Page-level text extractions
****************************************

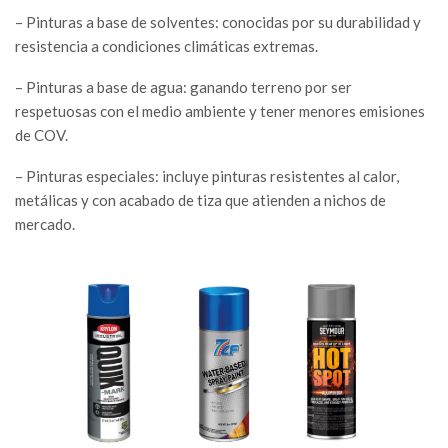
– Pinturas a base de solventes: conocidas por su durabilidad y
resistencia a condiciones climáticas extremas.
– Pinturas a base de agua: ganando terreno por ser
respetuosas con el medio ambiente y tener menores emisiones
de COV.
– Pinturas especiales: incluye pinturas resistentes al calor,
metálicas y con acabado de tiza que atienden a nichos de
mercado.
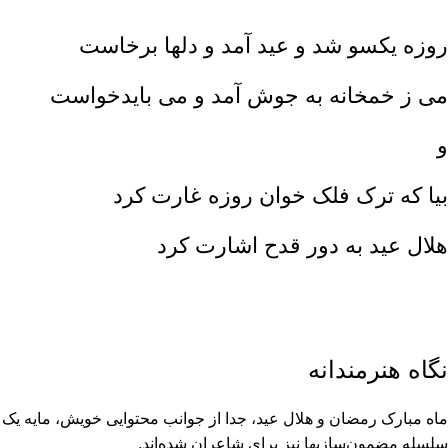
روزه یکسو شد و عید آمد و دلها برخاست
مى ز خمخانه به جوش آمد و مى بایدخواست
و
بیا که ترک فلک خوان روزه غارت کرد
هلال عید به دور قدح اشارت کرد
نگاه هنرمندانه
ماه مبارک رمضان و هلال عید، جدا از جوانب محتوایى خویش، مایه یک
سلسله مضمون‏‌سازیها نیز براى شاعران شده‏‌اند.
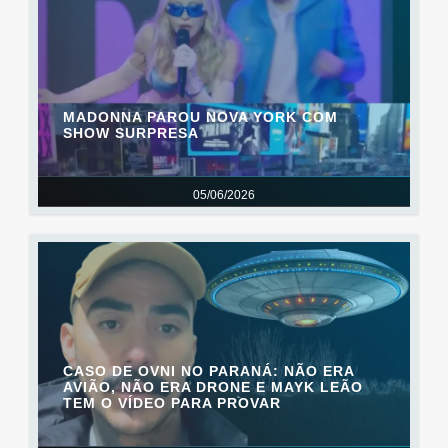
MADONNA PAROU NOVA YORK COM
SHOW SURPRESA
05/06/2026
CASO DE OVNI NO PARANÁ: NÃO ERA
AVIÃO, NÃO ERA DRONE E MAYK LEÃO
TEM O VÍDEO PARA PROVAR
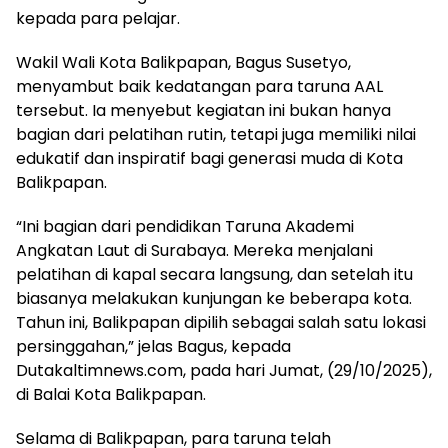
kepada para pelajar.
Wakil Wali Kota Balikpapan, Bagus Susetyo,
menyambut baik kedatangan para taruna AAL
tersebut. Ia menyebut kegiatan ini bukan hanya
bagian dari pelatihan rutin, tetapi juga memiliki nilai
edukatif dan inspiratif bagi generasi muda di Kota
Balikpapan.
“Ini bagian dari pendidikan Taruna Akademi
Angkatan Laut di Surabaya. Mereka menjalani
pelatihan di kapal secara langsung, dan setelah itu
biasanya melakukan kunjungan ke beberapa kota.
Tahun ini, Balikpapan dipilih sebagai salah satu lokasi
persinggahan,” jelas Bagus, kepada
Dutakaltimnews.com, pada hari Jumat, (29/10/2025),
di Balai Kota Balikpapan.
Selama di Balikpapan, para taruna telah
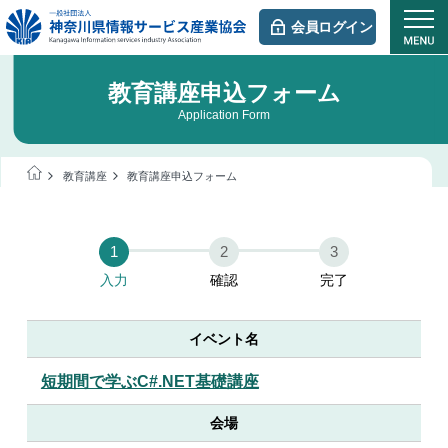
会員ログイン
教育講座申込フォーム
Application Form
教育講座
教育講座申込フォーム
1
2
3
入力
確認
完了
イベント名
短期間で学ぶC#.NET基礎講座
会場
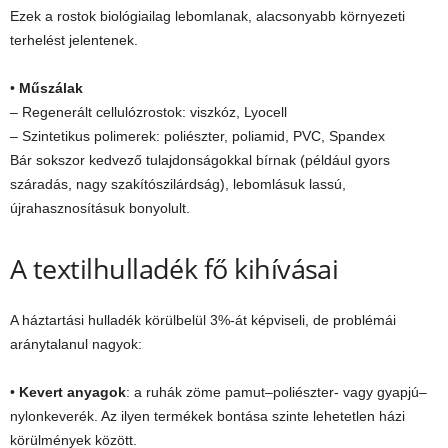
Ezek a rostok biológiailag lebomlanak, alacsonyabb környezeti
terhelést jelentenek.
•
Műszálak
– Regenerált cellulózrostok: viszkóz, Lyocell
– Szintetikus polimerek: poliészter, poliamid, PVC, Spandex
Bár sokszor kedvező tulajdonságokkal bírnak (például gyors
száradás, nagy szakítószilárdság), lebomlásuk lassú,
újrahasznosításuk bonyolult.
A textilhulladék fő kihívásai
A háztartási hulladék körülbelül 3%-át képviseli, de problémái
aránytalanul nagyok:
•
Kevert anyagok
: a ruhák zöme pamut–poliészter- vagy gyapjú–
nylonkeverék. Az ilyen termékek bontása szinte lehetetlen házi
körülmények között.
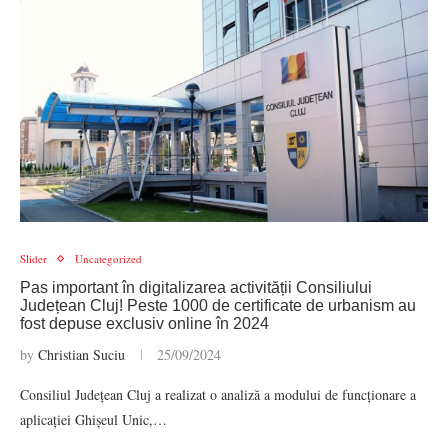
Slider
Uncategorized
Pas important în digitalizarea activității Consiliului
Județean Cluj! Peste 1000 de certificate de urbanism au
fost depuse exclusiv online în 2024
by
Christian Suciu
25/09/2024
Consiliul Județean Cluj a realizat o analiză a modului de funcționare a
aplicației Ghișeul Unic,…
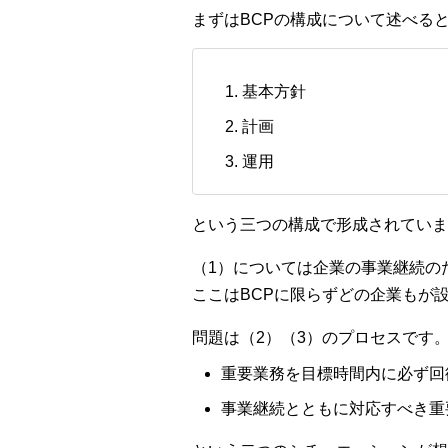
まずはBCPの構成について述べる
基本方針
計画
運用
という三つの構成で形成されていま
（1）については企業の事業継続の
ここはBCPに限らずどの企業もが
問題は（2）（3）のプロセスです
重要業務を目標時間内に必ず回
事業継続とともに対応すべき重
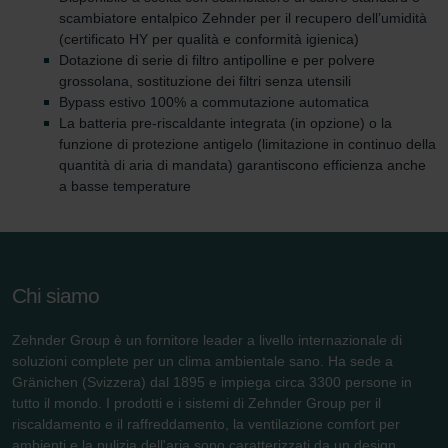
scambiatore entalpico Zehnder per il recupero dell’umidità
(certificato HY per qualità e conformità igienica)
Dotazione di serie di filtro antipolline e per polvere
grossolana, sostituzione dei filtri senza utensili
Bypass estivo 100% a commutazione automatica
La batteria pre-riscaldante integrata (in opzione) o la
funzione di protezione antigelo (limitazione in continuo della
quantità di aria di mandata) garantiscono efficienza anche
a basse temperature
Chi siamo
Zehnder Group è un fornitore leader a livello internazionale di
soluzioni complete per un clima ambientale sano. Ha sede a
Gränichen (Svizzera) dal 1895 e impiega circa 3300 persone in
tutto il mondo. I prodotti e i sistemi di Zehnder Group per il
riscaldamento e il raffreddamento, la ventilazione comfort per
ambienti e la pulizia dell'aria sono caratterizzati da un design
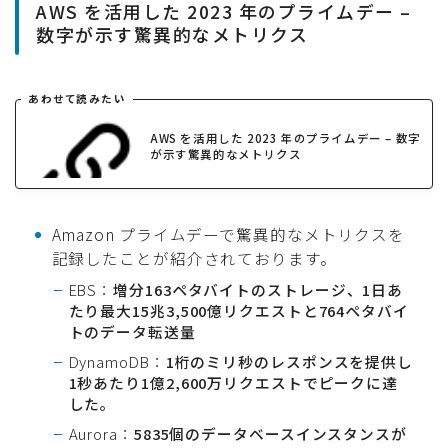
AWS を活用した 2023 年のプライムデー –
数字が示す驚異的なメトリクス
あわせて読みたい
AWS を活用した 2023 年のプライムデー – 数字
が示す驚異的なメトリクス
Amazon プライムデーで驚異的なメトリクスを
記録したことが紹介されております。
EBS：
増分163ペタバイトのストレージ、1日あ
たり最大15兆3,500億リクエストと764ペタバイ
トのデータ転送量
DynamoDB：
1桁のミリ秒のレスポンスを提供し
1秒あたり1億2,600万リクエストでピークに達
した。
Aurora：
5835個のデータベースインスタンスが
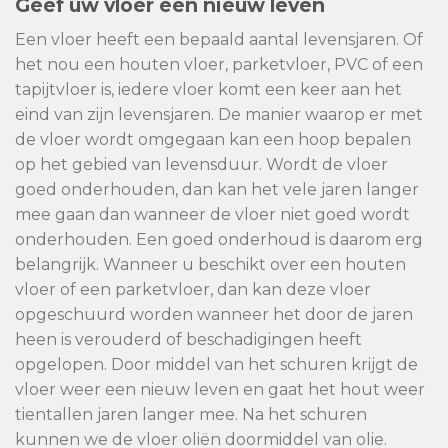
Geef uw vloer een nieuw leven
Een vloer heeft een bepaald aantal levensjaren. Of
het nou een houten vloer, parketvloer, PVC of een
tapijtvloer is, iedere vloer komt een keer aan het
eind van zijn levensjaren. De manier waarop er met
de vloer wordt omgegaan kan een hoop bepalen
op het gebied van levensduur. Wordt de vloer
goed onderhouden, dan kan het vele jaren langer
mee gaan dan wanneer de vloer niet goed wordt
onderhouden. Een goed onderhoud is daarom erg
belangrijk. Wanneer u beschikt over een houten
vloer of een parketvloer, dan kan deze vloer
opgeschuurd worden wanneer het door de jaren
heen is verouderd of beschadigingen heeft
opgelopen. Door middel van het schuren krijgt de
vloer weer een nieuw leven en gaat het hout weer
tientallen jaren langer mee. Na het schuren
kunnen we de vloer oliën doormiddel van olie.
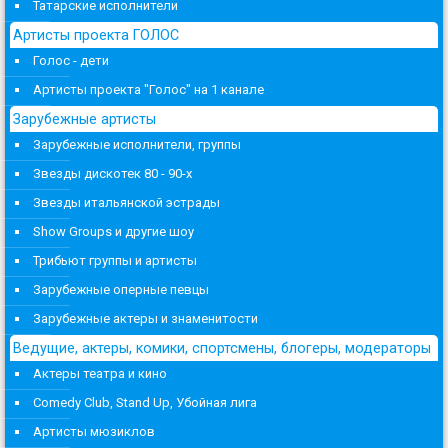
Татарские исполнители
Артисты проекта ГОЛОС
Голос - дети
Артисты проекта "Голос" на 1 канале
Зарубежные артисты
Зарубежные исполнители, группы
Звезды дискотек 80 - 90-х
Звезды итальянской эстрады
Show Groups и другие шоу
Трибьют группы и артисты
Зарубежные оперные певцы
Зарубежные актеры и знаменитости
Ведущие, актеры, комики, спортсмены, блогеры, модераторы
Актеры театра и кино
Comedy Club, Stand Up, Убойная лига
Артисты мюзиклов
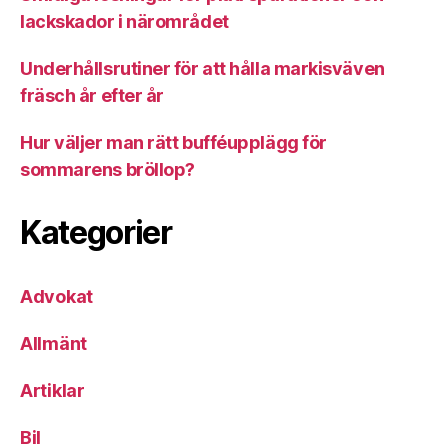
lackskador i närområdet
Underhållsrutiner för att hålla markisväven
fräsch år efter år
Hur väljer man rätt bufféupplägg för
sommarens bröllop?
Kategorier
Advokat
Allmänt
Artiklar
Bil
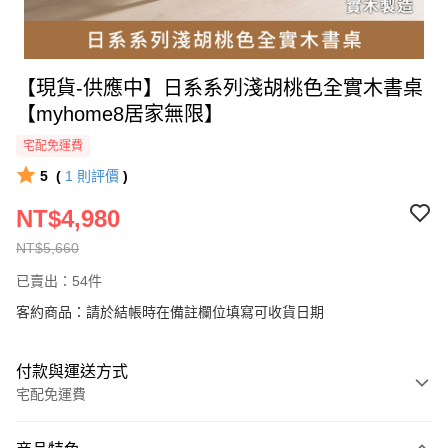
【現貨-供應中】日系系列淺胡桃色全實木書桌
【myhome8居家無限】
宅配免運費
5
(
1
則評價
)
NT$4,980
NT$5,660
已賣出：54件
客約商品：請於結帳時在備註欄位填寫可收貨日期
付款與運送方式
宅配免運費
付款方式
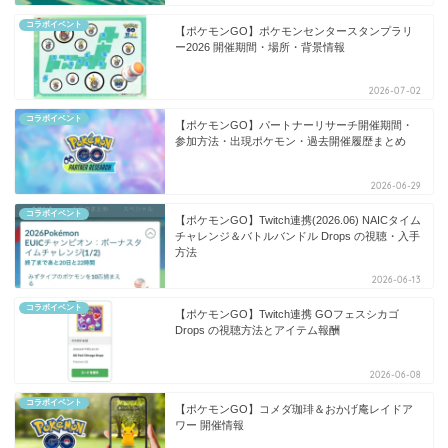
コラボイベント
【ポケモンGO】ポケモンセンタースタンプラリ
ー2026 開催期間・場所・背景情報
2026-07-02
コラボイベント
【ポケモンGO】パートナーリサーチ開催期間・
参加方法・出現ポケモン・過去開催履歴まとめ
2026-06-29
コラボイベント
【ポケモンGO】Twitch連携(2026.06) NAICタイム
チャレンジ＆バトルバンドル Drops の視聴・入手
方法
2026-06-13
コラボイベント
【ポケモンGO】Twitch連携 GOフェスシカゴ
Drops の視聴方法とアイテム報酬
2026-06-08
コラボイベント
【ポケモンGO】コメダ珈琲＆おかげ庵レイドア
ワー 開催情報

****************************************

Assignment. Return each record exactly as given, excluding any image.

Answer for this exercise.
– Pinturas a base de solventes: conocidas por su durabilidad y
resistencia a condiciones climáticas extremas.
– Pinturas a base de agua: ganando terreno por ser
respetuosas con el medio ambiente y tener menores emisiones
de COV.
– Pinturas especiales: incluye pinturas resistentes al calor,
metálicas y con acabado de tiza que atienden a nichos de
mercado.
روزه یکسو شد و عید آمد و دلها برخاست
مى ز خمخانه به جوش آمد و مى بایدخواست
و
بیا که ترک فلک خوان روزه غارت کرد
هلال عید به دور قدح اشارت کرد
نگاه هنرمندانه
ماه مبارک رمضان و هلال عید، جدا از جوانب محتوایى خویش، مایه یک
سلسله مضمون‏‌سازیها نیز براى شاعران شده‏‌اند.
MADONNA PAROU NOVA YORK COM
SHOW SURPRESA
05/06/2026
CASO DE OVNI NO PARANÁ: NÃO ERA
AVIÃO, NÃO ERA DRONE E MAYK LEÃO
TEM O VÍDEO PARA PROVAR
kepada para pelajar.
Wakil Wali Kota Balikpapan, Bagus Susetyo,
menyambut baik kedatangan para taruna AAL
tersebut. Ia menyebut kegiatan ini bukan hanya
bagian dari pelatihan rutin, tetapi juga memiliki nilai
edukatif dan inspiratif bagi generasi muda di Kota
Balikpapan.
“Ini bagian dari pendidikan Taruna Akademi
Angkatan Laut di Surabaya. Mereka menjalani
pelatihan di kapal secara langsung, dan setelah itu
biasanya melakukan kunjungan ke beberapa kota.
Tahun ini, Balikpapan dipilih sebagai salah satu lokasi
persinggahan,” jelas Bagus, kepada
Dutakaltimnews.com, pada hari Jumat, (29/10/2025),
di Balai Kota Balikpapan.
Selama di Balikpapan, para taruna telah
会員ログイン
教育講座申込フォーム
Application Form
教育講座
教育講座申込フォーム
1
2
3
入力
確認
完了
イベント名
短期間で学ぶC#.NET基礎講座
会場
Ezek a rostok biológiailag lebomlanak, alacsonyabb környezeti
terhelést jelentenek.
•
Műszálak
– Regenerált cellulózrostok: viszkóz, Lyocell
– Szintetikus polimerek: poliészter, poliamid, PVC, Spandex
Bár sokszor kedvező tulajdonságokkal bírnak (például gyors
száradás, nagy szakítószilárdság), lebomlásuk lassú,
újrahasznosításuk bonyolult.
A textilhulladék fő kihívásai
A háztartási hulladék körülbelül 3%-át képviseli, de problémái
aránytalanul nagyok:
•
Kevert anyagok
: a ruhák zöme pamut–poliészter- vagy gyapjú–
nylonkeverék. Az ilyen termékek bontása szinte lehetetlen házi
körülmények között.
Slider
Uncategorized
Pas important în digitalizarea activității Consiliului
Județean Cluj! Peste 1000 de certificate de urbanism au
fost depuse exclusiv online în 2024
by
Christian Suciu
25/09/2024
Consiliul Județean Cluj a realizat o analiză a modului de funcționare a
aplicației Ghișeul Unic,…
まずはBCPの構成について述べる
基本方針
計画
運用
という三つの構成で形成されていま
（1）については企業の事業継続の
ここはBCPに限らずどの企業もが
問題は（2）（3）のプロセスです
重要業務を目標時間内に必ず回
事業継続とともに対応すべき重
scambiatore entalpico Zehnder per il recupero dell’umidità
(certificato HY per qualità e conformità igienica)
Dotazione di serie di filtro antipolline e per polvere
grossolana, sostituzione dei filtri senza utensili
Bypass estivo 100% a commutazione automatica
La batteria pre-riscaldante integrata (in opzione) o la
funzione di protezione antigelo (limitazione in continuo della
quantità di aria di mandata) garantiscono efficienza anche
a basse temperature
Chi siamo
Zehnder Group è un fornitore leader a livello internazionale di
soluzioni complete per un clima ambientale sano. Ha sede a
Gränichen (Svizzera) dal 1895 e impiega circa 3300 persone in
tutto il mondo. I prodotti e i sistemi di Zehnder Group per il
riscaldamento e il raffreddamento, la ventilazione comfort per
ambienti e la pulizia dell'aria sono caratterizzati da un design
AWS を活用した 2023 年のプライムデー –
数字が示す驚異的なメトリクス
あわせて読みたい
AWS を活用した 2023 年のプライムデー – 数字
が示す驚異的なメトリクス
Amazon プライムデーで驚異的なメトリクスを
記録したことが紹介されております。
EBS：
増分163ペタバイトのストレージ、1日あ
たり最大15兆3,500億リクエストと764ペタバイ
トのデータ転送量
DynamoDB：
1桁のミリ秒のレスポンスを提供し
1秒あたり1億2,600万リクエストでピークに達
した。
Aurora：
5835個のデータベースインスタンスが
Geef uw vloer een nieuw leven
Een vloer heeft een bepaald aantal levensjaren. Of
het nou een houten vloer, parketvloer, PVC of een
tapijtvloer is, iedere vloer komt een keer aan het
eind van zijn levensjaren. De manier waarop er met
de vloer wordt omgegaan kan een hoop bepalen
op het gebied van levensduur. Wordt de vloer
goed onderhouden, dan kan het vele jaren langer
mee gaan dan wanneer de vloer niet goed wordt
onderhouden. Een goed onderhoud is daarom erg
belangrijk. Wanneer u beschikt over een houten
vloer of een parketvloer, dan kan deze vloer
opgeschuurd worden wanneer het door de jaren
heen is verouderd of beschadigingen heeft
opgelopen. Door middel van het schuren krijgt de
vloer weer een nieuw leven en gaat het hout weer
tientallen jaren langer mee. Na het schuren
kunnen we de vloer oliën doormiddel van olie.
Татарские исполнители
Артисты проекта ГОЛОС
Голос - дети
Артисты проекта "Голос" на 1 канале
Зарубежные артисты
Зарубежные исполнители, группы
Звезды дискотек 80 - 90-х
Звезды итальянской эстрады
Show Groups и другие шоу
Трибьют группы и артисты
Зарубежные оперные певцы
Зарубежные актеры и знаменитости
Ведущие, актеры, комики, спортсмены, блогеры, модераторы
Актеры театра и кино
Comedy Club, Stand Up, Убойная лига
Артисты мюзиклов
lackskador i närområdet
Underhållsrutiner för att hålla markisväven
fräsch år efter år
Hur väljer man rätt bufféupplägg för
sommarens bröllop?
Kategorier
Advokat
Allmänt
Artiklar
Bil
【現貨-供應中】日系系列淺胡桃色全實木書桌
【myhome8居家無限】
宅配免運費
5
(
1
則評價
)
NT$4,980
NT$5,660
已賣出：54件
客約商品：請於結帳時在備註欄位填寫可收貨日期
付款與運送方式
宅配免運費
付款方式
コラボイベント
【ポケモンGO】ポケモンセンタースタンプラリ
ー2026 開催期間・場所・背景情報
2026-07-02
コラボイベント
【ポケモンGO】パートナーリサーチ開催期間・
参加方法・出現ポケモン・過去開催履歴まとめ
2026-06-29
コラボイベント
【ポケモンGO】Twitch連携(2026.06) NAICタイム
チャレンジ＆バトルバンドル Drops の視聴・入手
方法
2026-06-13
コラボイベント
【ポケモンGO】Twitch連携 GOフェスシカゴ
Drops の視聴方法とアイテム報酬
2026-06-08
コラボイベント
【ポケモンGO】コメダ珈琲＆おかげ庵レイドア
ワー 開催情報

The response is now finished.